Батальон поднимался на гору, сапоги более чем тысячи солдат били по каменной дороге. В воздухе развевались черные знамена и флаги с раздвоенными концами. Кестрел достала из кармана юбки небольшую подзорную трубу.
— Недостойно, — сказал император. — Ваш отец не захочет, чтобы вы увидели его лицо до того, как он увидит вас. Разве он враг, чтобы изучать его так? Вы должны выказать моему другу уважение.
Кестрел вспыхнула и убрала подзорную трубу.
На стене их было трое: император, принц и леди. Остальные придворные собрались во внутреннем дворе, выстроившись по званию. Они стояли по стойке «смирно» и молчали. Многие из них знали, что такое война. Остальные думали, что знают.
А затем Кестрел услышала, как извивающееся черное войско приблизилось. Теперь она могла рассмотреть во главе колонны всадника.
Кестрел показалось, будто ее сердце треснуло и из него вылупилось нечто воздушное. Должно быть, с ее отцом все в порядке. Его рана не может быть серьезной, иначе его несли бы ко дворцу на носилках.
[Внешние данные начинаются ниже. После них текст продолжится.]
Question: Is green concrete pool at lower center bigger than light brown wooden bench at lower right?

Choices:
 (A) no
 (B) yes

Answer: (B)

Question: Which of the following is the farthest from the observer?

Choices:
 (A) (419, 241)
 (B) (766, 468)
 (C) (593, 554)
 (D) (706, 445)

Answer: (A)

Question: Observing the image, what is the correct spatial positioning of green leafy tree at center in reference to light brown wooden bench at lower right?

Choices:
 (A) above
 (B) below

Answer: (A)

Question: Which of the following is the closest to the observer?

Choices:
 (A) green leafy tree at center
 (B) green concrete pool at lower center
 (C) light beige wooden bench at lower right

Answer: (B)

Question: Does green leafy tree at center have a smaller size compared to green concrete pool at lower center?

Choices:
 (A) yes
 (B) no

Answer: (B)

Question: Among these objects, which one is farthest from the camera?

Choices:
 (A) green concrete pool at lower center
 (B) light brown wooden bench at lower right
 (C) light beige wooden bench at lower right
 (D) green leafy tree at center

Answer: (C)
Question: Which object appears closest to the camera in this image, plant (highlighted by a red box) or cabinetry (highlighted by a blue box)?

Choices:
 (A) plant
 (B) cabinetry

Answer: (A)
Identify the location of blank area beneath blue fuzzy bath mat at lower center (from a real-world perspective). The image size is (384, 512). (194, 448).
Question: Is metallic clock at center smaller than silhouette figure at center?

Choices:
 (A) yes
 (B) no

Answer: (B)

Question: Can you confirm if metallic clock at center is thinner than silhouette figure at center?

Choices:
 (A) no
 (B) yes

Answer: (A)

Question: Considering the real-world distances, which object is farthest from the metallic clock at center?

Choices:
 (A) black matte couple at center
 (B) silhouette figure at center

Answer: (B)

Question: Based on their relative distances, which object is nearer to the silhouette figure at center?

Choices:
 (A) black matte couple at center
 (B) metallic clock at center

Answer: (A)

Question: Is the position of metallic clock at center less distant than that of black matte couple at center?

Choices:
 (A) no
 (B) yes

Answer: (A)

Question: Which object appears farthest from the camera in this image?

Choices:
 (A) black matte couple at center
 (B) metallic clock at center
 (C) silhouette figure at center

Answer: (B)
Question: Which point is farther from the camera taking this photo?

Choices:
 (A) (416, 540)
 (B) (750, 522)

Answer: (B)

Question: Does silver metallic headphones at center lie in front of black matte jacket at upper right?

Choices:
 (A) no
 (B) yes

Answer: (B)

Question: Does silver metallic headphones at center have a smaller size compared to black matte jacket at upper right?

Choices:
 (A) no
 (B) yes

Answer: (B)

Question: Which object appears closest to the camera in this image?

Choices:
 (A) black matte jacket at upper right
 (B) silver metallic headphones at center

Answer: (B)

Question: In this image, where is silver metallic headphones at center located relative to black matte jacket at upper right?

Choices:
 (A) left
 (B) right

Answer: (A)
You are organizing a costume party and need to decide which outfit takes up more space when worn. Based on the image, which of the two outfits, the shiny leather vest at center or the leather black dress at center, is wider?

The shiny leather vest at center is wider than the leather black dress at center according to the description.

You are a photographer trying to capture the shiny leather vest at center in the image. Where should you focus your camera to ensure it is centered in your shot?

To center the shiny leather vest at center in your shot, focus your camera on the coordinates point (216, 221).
Кестрел забыла о том, что достойно, а что нет. Она ринулась вниз со стены. Она бежала по каменным ступеням, спотыкаясь о подол платья, хватаясь за перила и проклиная высокий каблук туфель.
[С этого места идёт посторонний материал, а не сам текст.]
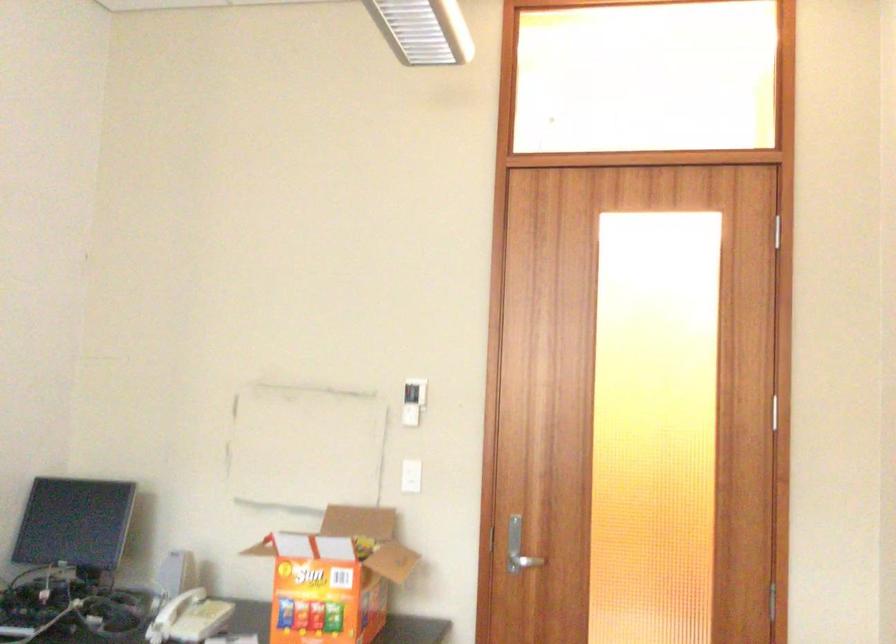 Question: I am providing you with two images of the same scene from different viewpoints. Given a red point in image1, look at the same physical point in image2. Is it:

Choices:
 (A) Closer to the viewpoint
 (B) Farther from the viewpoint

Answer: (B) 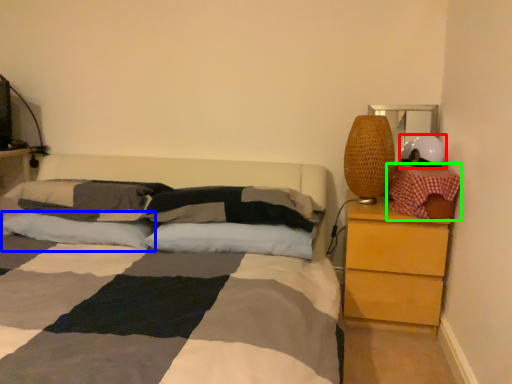 Question: Based on their relative distances, which object is nearer to helmet (highlighted by a red box)? Choose from pillow (highlighted by a blue box) and pillow (highlighted by a green box).

Choices:
 (A) pillow
 (B) pillow

Answer: (B) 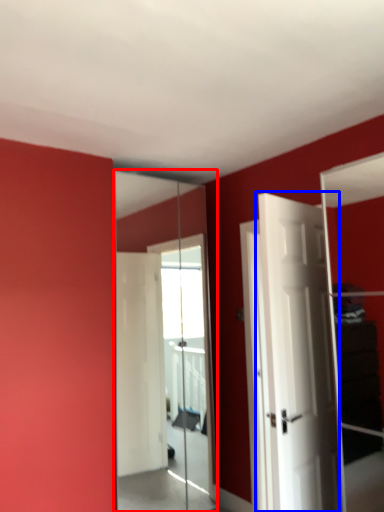 Question: Which point is closer to the camera, mirror (highlighted by a red box) or door (highlighted by a blue box)?

Choices:
 (A) mirror
 (B) door

Answer: (B) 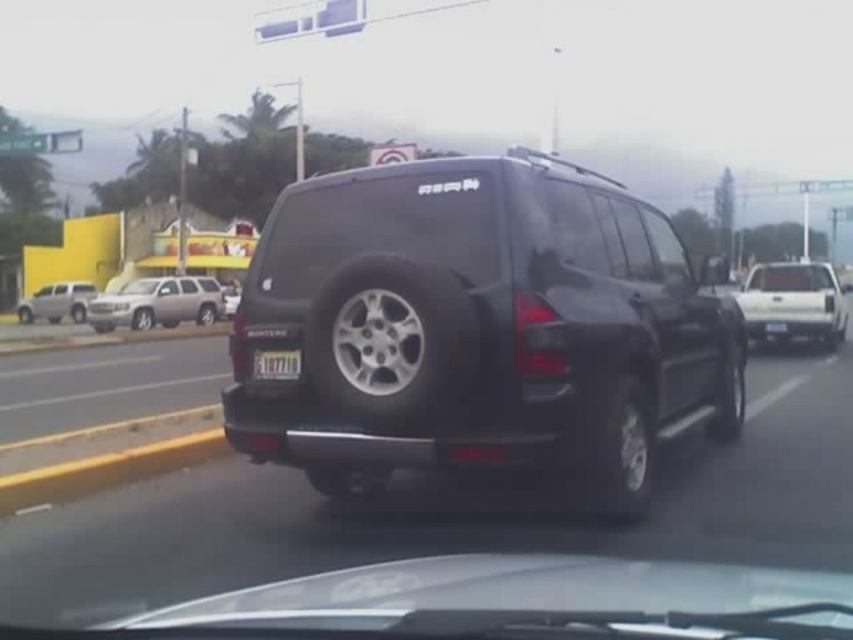 You are a passenger in the vehicle and want to look through the transparent glass windshield at center to see the road ahead. Where exactly should you look on the windshield to see the black SUV ahead?

You should look at the point located at (x=612, y=234) on the transparent glass windshield at center to see the black SUV ahead.

You are a driver who wants to check the position of the transparent glass windshield at center. What are its coordinates?

The transparent glass windshield at center is located at coordinates point [612,234]. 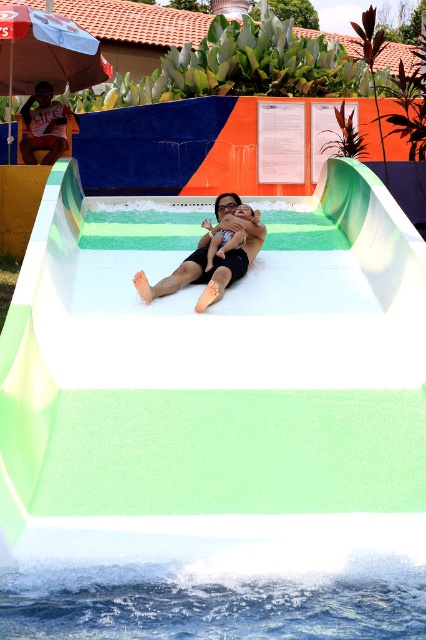 Question: Is white fabric umbrella at upper left smaller than black smooth skin at center?

Choices:
 (A) yes
 (B) no

Answer: (B)

Question: Does black smooth skin at center appear on the right side of transparent plastic goggles at center?

Choices:
 (A) yes
 (B) no

Answer: (B)

Question: Which object is closer to the camera taking this photo?

Choices:
 (A) matte orange shorts at upper left
 (B) matte black swimsuit at center
 (C) transparent plastic goggles at center
 (D) black smooth skin at center

Answer: (B)

Question: Which of the following is the farthest from the observer?

Choices:
 (A) white fabric umbrella at upper left
 (B) white smooth water slide at center
 (C) matte orange shorts at upper left
 (D) black smooth skin at center

Answer: (A)

Question: Can you confirm if black smooth skin at center is positioned above transparent plastic goggles at center?

Choices:
 (A) no
 (B) yes

Answer: (A)

Question: Which point is closer to the camera taking this photo?

Choices:
 (A) (264, 305)
 (B) (259, 250)
 (C) (17, 44)

Answer: (A) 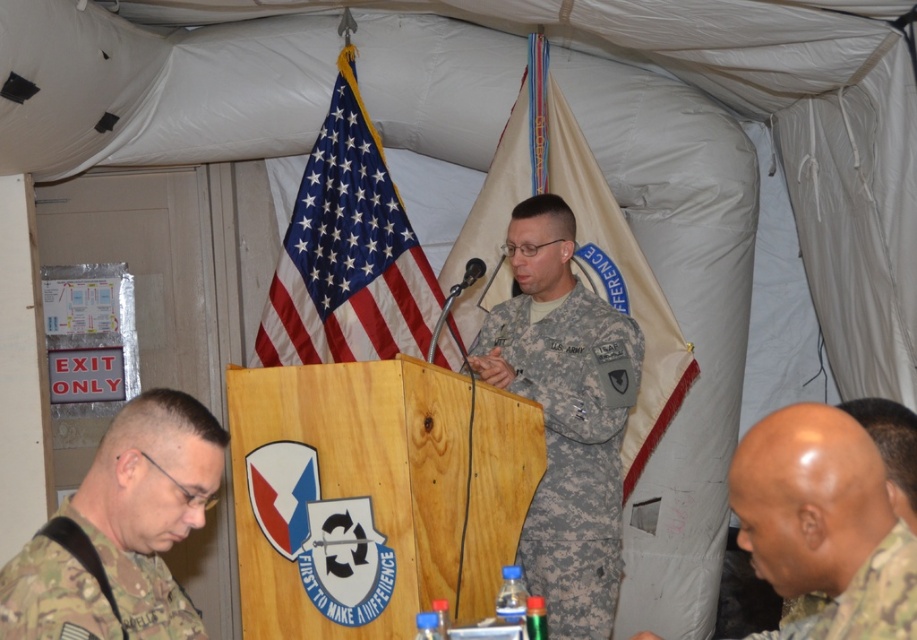 You are a photographer positioned at the origin point in the tent. You need to capture a photo of the camouflage fabric uniform at center. What are the coordinates where you should aim your camera?

The camouflage fabric uniform at center is located at coordinates (572, 449). Aim your camera at those coordinates to capture the photo.

You are a photographer taking a picture of the scene. You notice two points in the image at coordinates point (359, 221) and point (665, 376). Which point is closer to the camera?

Point (359, 221) is further to the camera than point (665, 376). Therefore, point (665, 376) is closer to the camera.

In the scene shown: You are attending a military ceremony and need to locate the blue satin flag at upper center and the american flag at center. From your current position, which flag is closer to you?

The blue satin flag at upper center is closer to you because it is positioned further to the viewer than the american flag at center. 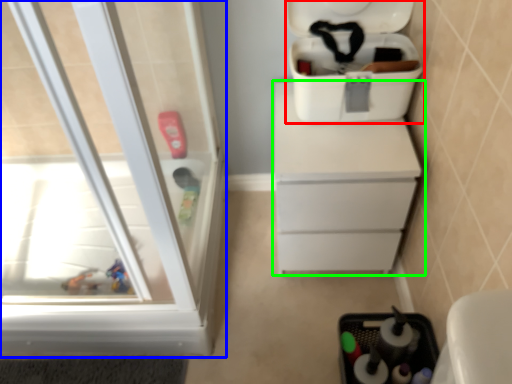 Question: Which is nearer to the cooler (highlighted by a red box)? screen door (highlighted by a blue box) or chest of drawers (highlighted by a green box).

Choices:
 (A) screen door
 (B) chest of drawers

Answer: (B) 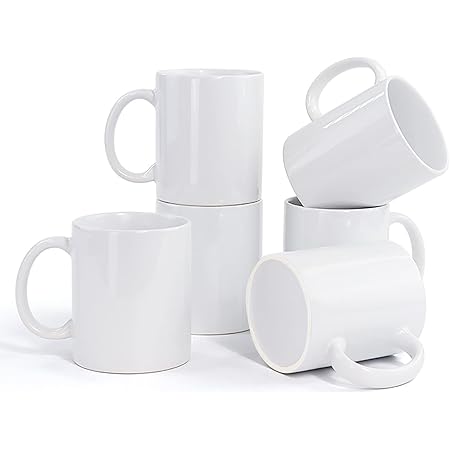 You are a GUI agent. You are given a task and a screenshot of the screen. Output one action in this format:
    pyautogui.click(x=<x>, y=<y>)
    Task: Click on the mug handles
    This screenshot has height=450, width=450.
    Given the screenshot: What is the action you would take?
    pyautogui.click(x=320, y=77), pyautogui.click(x=120, y=105), pyautogui.click(x=39, y=245), pyautogui.click(x=412, y=225), pyautogui.click(x=404, y=378) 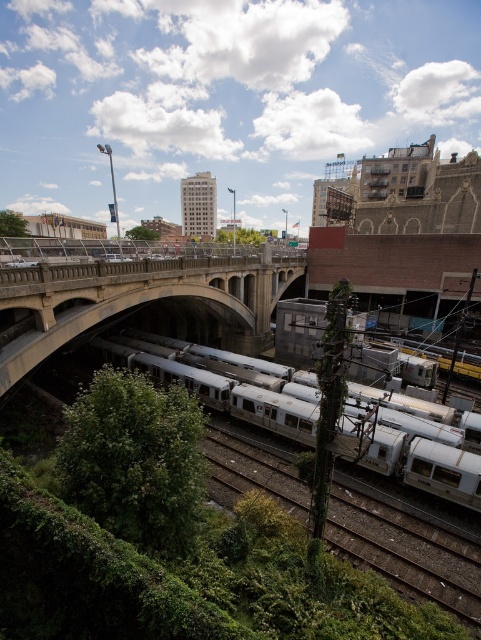 You are a pedestrian standing on the sidewalk next to the railway tracks. You see the concrete bridge at left and the white metallic train at center. Which object is located above the other?

The concrete bridge at left is positioned over the white metallic train at center, so the bridge is above the train.

You are a maintenance worker needing to access the metallic train tracks at lower center. There is a white metallic train at center blocking the path. Can you walk around the train to reach the tracks?

The metallic train tracks at lower center occupies less space than the white metallic train at center, so you can walk around the train to reach the tracks.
Кестрел вылетела во двор как раз в тот момент, когда медные рога заиграли фанфары. Ворота укрепления распахнулись, и батальон вошел в замок.
Генерал вел свою лошадь прямо к Кестрел. Крылатое ощущение внутри девушки улетучилось. Лицо ее отца было серым. Широкая повязка, которая обхватывала нижнюю часть его туловища, оказалась пропитана кровью.
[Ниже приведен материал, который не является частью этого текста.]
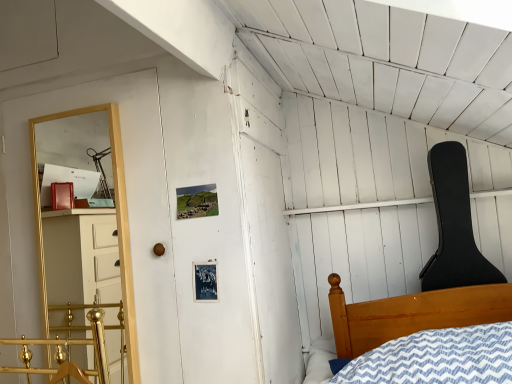 This screenshot has width=512, height=384. What are the coordinates of `gold wooden shelf at left` in the screenshot? It's located at (117, 224).

Consider the image. Measure the distance between point (440, 178) and camera.

Point (440, 178) and camera are 1.87 meters apart.

Image resolution: width=512 pixels, height=384 pixels. I want to click on gold wooden shelf at left, so click(x=117, y=224).

Looking at this image, considering the positions of objects gold metallic rail at lower left and gold wooden shelf at left in the image provided, who is behind, gold metallic rail at lower left or gold wooden shelf at left?

gold wooden shelf at left.

Is gold metallic rail at lower left oriented towards gold wooden shelf at left?

No, gold metallic rail at lower left does not turn towards gold wooden shelf at left.

From the image's perspective, is gold metallic rail at lower left above or below gold wooden shelf at left?

Clearly, from the image's perspective, gold metallic rail at lower left is below gold wooden shelf at left.

Can you confirm if black hard case guitar at upper right is bigger than gold metallic rail at lower left?

Indeed, black hard case guitar at upper right has a larger size compared to gold metallic rail at lower left.

In the scene shown: From a real-world perspective, between black hard case guitar at upper right and gold metallic rail at lower left, who is vertically lower?

gold metallic rail at lower left is physically lower.

How much distance is there between black hard case guitar at upper right and gold metallic rail at lower left?

black hard case guitar at upper right and gold metallic rail at lower left are 5.31 feet apart from each other.

Is gold metallic rail at lower left located within black hard case guitar at upper right?

No, gold metallic rail at lower left is not a part of black hard case guitar at upper right.

Is gold metallic rail at lower left in contact with black hard case guitar at upper right?

No, gold metallic rail at lower left is not next to black hard case guitar at upper right.

How different are the orientations of gold metallic rail at lower left and black hard case guitar at upper right in degrees?

0.828 degrees separate the facing orientations of gold metallic rail at lower left and black hard case guitar at upper right.

Is gold metallic rail at lower left oriented towards black hard case guitar at upper right?

No.

Considering the sizes of objects gold wooden shelf at left and gold metallic rail at lower left in the image provided, who is smaller, gold wooden shelf at left or gold metallic rail at lower left?

Smaller between the two is gold metallic rail at lower left.

Is gold wooden shelf at left at the right side of gold metallic rail at lower left?

No, gold wooden shelf at left is not to the right of gold metallic rail at lower left.

Which is in front, gold wooden shelf at left or gold metallic rail at lower left?

gold metallic rail at lower left is closer to the camera.

Is gold wooden shelf at left shorter than gold metallic rail at lower left?

No, gold wooden shelf at left is not shorter than gold metallic rail at lower left.

How different are the orientations of gold wooden shelf at left and black hard case guitar at upper right in degrees?

They differ by 0.827 degrees in their facing directions.

Which is closer to the camera, (129, 381) or (454, 265)?

Point (129, 381) appears to be closer to the viewer than point (454, 265).

From a real-world perspective, is gold wooden shelf at left under black hard case guitar at upper right?

No, from a real-world perspective, gold wooden shelf at left is not under black hard case guitar at upper right.

Does gold wooden shelf at left have a lesser width compared to black hard case guitar at upper right?

Correct, the width of gold wooden shelf at left is less than that of black hard case guitar at upper right.

Is black hard case guitar at upper right far from gold wooden shelf at left?

Yes, black hard case guitar at upper right is far from gold wooden shelf at left.

What's the angular difference between black hard case guitar at upper right and gold wooden shelf at left's facing directions?

The angle between the facing direction of black hard case guitar at upper right and the facing direction of gold wooden shelf at left is 0.827 degrees.

The image size is (512, 384). I want to click on shelf that appears in front of the black hard case guitar at upper right, so click(x=117, y=224).

Does black hard case guitar at upper right have a lesser height compared to gold wooden shelf at left?

Correct, black hard case guitar at upper right is not as tall as gold wooden shelf at left.

Where is `rail on the right of the gold wooden shelf at left`? rail on the right of the gold wooden shelf at left is located at coordinates (74, 344).

This screenshot has height=384, width=512. I want to click on chair lying behind the gold metallic rail at lower left, so click(x=454, y=225).

Looking at the image, which one is located further to black hard case guitar at upper right, gold metallic rail at lower left or gold wooden shelf at left?

gold metallic rail at lower left is further to black hard case guitar at upper right.

Which object lies nearer to the anchor point gold metallic rail at lower left, gold wooden shelf at left or black hard case guitar at upper right?

gold wooden shelf at left is positioned closer to the anchor gold metallic rail at lower left.

From the image, which object appears to be nearer to gold metallic rail at lower left, black hard case guitar at upper right or gold wooden shelf at left?

gold wooden shelf at left is closer to gold metallic rail at lower left.

Which object lies further to the anchor point black hard case guitar at upper right, gold wooden shelf at left or gold metallic rail at lower left?

The object further to black hard case guitar at upper right is gold metallic rail at lower left.

Estimate the real-world distances between objects in this image. Which object is closer to gold wooden shelf at left, gold metallic rail at lower left or black hard case guitar at upper right?

Among the two, gold metallic rail at lower left is located nearer to gold wooden shelf at left.

Which object lies nearer to the anchor point gold wooden shelf at left, black hard case guitar at upper right or gold metallic rail at lower left?

gold metallic rail at lower left.

Find the location of a particular element. This screenshot has height=384, width=512. rail situated between gold wooden shelf at left and black hard case guitar at upper right from left to right is located at coordinates (74, 344). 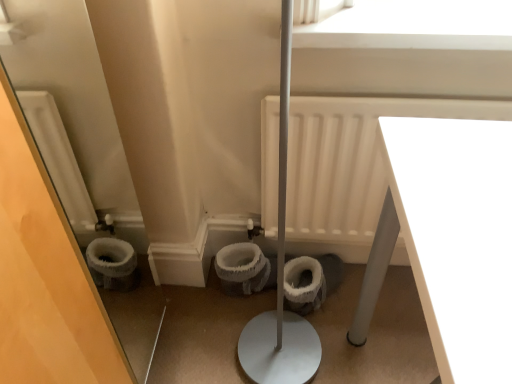 Where is `blank space situated above white matte radiator at center (from a real-world perspective)`? The image size is (512, 384). blank space situated above white matte radiator at center (from a real-world perspective) is located at coordinates (353, 94).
Генерал остановил лошадь. Батальон позади него не шевелился. Стены двора звенели тишиной.
Кестрел сделала шаг вперед.
— Нет, — сказал ей отец. Кестрел остановилась, и он спешился. Девушка с болью смотрела, как медленно он двигается. Его седло было измазано кровью.
Кестрел снова хотела приблизиться к нему. Когда он встанет на мощеную дорогу, она подаст ему руку. Не слишком очевидно. Разве дочь не может пройти под руку с отцом? Но генерал поднял ладонь.
Кестрел все равно подошла.
— Позволь мне помочь.
— Не позорь меня.
Генерал сказал эти слова тихо, сквозь сжатые зубы. Их никто больше не услышал. Но Кестрел чувствовала себя так, будто их услышали все, и каждый из собравшихся знал все без остатка о ней и ее отце, который повел батальон во дворец, а Кестрел осталось только следовать за ним.
Глава 26
Он отказался от лекарств.
— Между лекарством и ядом слишком тонкая грань, — сказал он.
Чашка была в руке лекаря, а не Кестрел, но девушка все равно отреагировала так, будто обвинили ее.
— Никто не собирается тебя травить, — сказала она отцу.